さらに過排卵処理をしたmiR-DKOマウスから得られた卵をIVFしたところ、正常な受精能を有し、発生異常も見られなかった。
→miR-DKOマウスの卵巣は正常な卵子を排卵する能力があることがわかった。
miR-DKOマウスでは卵巣機能は正常であるが、内分泌系の異常により排卵障害を引き起こしている可能性が示唆された。

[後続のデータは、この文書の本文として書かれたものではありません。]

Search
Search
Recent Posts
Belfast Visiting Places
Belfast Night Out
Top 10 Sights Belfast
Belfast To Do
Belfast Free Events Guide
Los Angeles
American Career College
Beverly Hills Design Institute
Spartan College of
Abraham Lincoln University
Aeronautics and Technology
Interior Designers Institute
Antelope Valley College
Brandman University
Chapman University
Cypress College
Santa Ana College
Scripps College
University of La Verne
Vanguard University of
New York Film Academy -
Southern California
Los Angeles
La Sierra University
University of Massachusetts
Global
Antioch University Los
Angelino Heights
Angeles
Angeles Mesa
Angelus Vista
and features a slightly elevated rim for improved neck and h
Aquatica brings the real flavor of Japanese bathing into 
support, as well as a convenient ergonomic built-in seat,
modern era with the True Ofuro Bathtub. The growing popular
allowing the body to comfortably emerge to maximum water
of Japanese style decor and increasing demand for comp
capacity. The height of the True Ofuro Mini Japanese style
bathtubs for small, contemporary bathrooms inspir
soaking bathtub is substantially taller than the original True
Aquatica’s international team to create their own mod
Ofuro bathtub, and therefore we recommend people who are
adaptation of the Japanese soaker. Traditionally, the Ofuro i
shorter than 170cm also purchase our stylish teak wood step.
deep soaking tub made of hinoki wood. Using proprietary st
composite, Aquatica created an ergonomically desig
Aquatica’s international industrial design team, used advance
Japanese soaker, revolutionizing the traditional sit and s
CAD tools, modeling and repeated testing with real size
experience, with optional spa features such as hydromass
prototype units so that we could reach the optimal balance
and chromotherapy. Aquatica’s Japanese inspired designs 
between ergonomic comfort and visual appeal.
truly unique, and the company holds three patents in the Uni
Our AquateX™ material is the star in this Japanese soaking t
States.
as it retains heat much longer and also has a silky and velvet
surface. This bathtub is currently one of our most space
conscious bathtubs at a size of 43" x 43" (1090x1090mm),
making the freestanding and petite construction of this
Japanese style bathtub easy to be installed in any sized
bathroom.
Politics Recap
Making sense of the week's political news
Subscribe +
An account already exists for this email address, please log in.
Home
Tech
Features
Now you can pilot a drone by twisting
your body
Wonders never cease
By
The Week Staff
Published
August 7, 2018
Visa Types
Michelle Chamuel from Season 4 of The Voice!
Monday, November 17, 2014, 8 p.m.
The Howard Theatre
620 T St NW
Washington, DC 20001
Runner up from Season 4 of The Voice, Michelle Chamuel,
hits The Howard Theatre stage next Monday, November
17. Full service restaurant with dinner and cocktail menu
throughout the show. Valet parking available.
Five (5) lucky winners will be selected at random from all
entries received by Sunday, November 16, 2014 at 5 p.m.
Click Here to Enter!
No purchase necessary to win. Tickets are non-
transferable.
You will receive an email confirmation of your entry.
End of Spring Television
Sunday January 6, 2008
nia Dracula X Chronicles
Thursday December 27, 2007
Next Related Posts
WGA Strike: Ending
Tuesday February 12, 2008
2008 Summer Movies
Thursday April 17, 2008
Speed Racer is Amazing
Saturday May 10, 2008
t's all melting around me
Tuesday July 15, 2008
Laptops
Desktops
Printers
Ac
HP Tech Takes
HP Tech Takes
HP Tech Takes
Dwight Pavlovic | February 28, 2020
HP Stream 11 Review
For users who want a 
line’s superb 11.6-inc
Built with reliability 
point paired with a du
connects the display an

② miR-DKOマウスは排卵の引き金となるLHサージが起こらない
(AーD)
WTとmiR-DKOマウスの血中ホルモンレベルを測定した。
FSHとE2のレベルに有意差は認められなかったが、LHおよびP4のレベルはmiR-DKOマウスで優位に低下していた。
(EーH)
下垂体の組織検査では、形態に異常は認められなかったが、免疫染色ではmiR-DKOマウスでLHの発現が減少していることが確認された。
(I)
下垂体機能を調べるため卵巣を切除した後にE2を投与するという方法を用いて、LHサージの誘発を試みた。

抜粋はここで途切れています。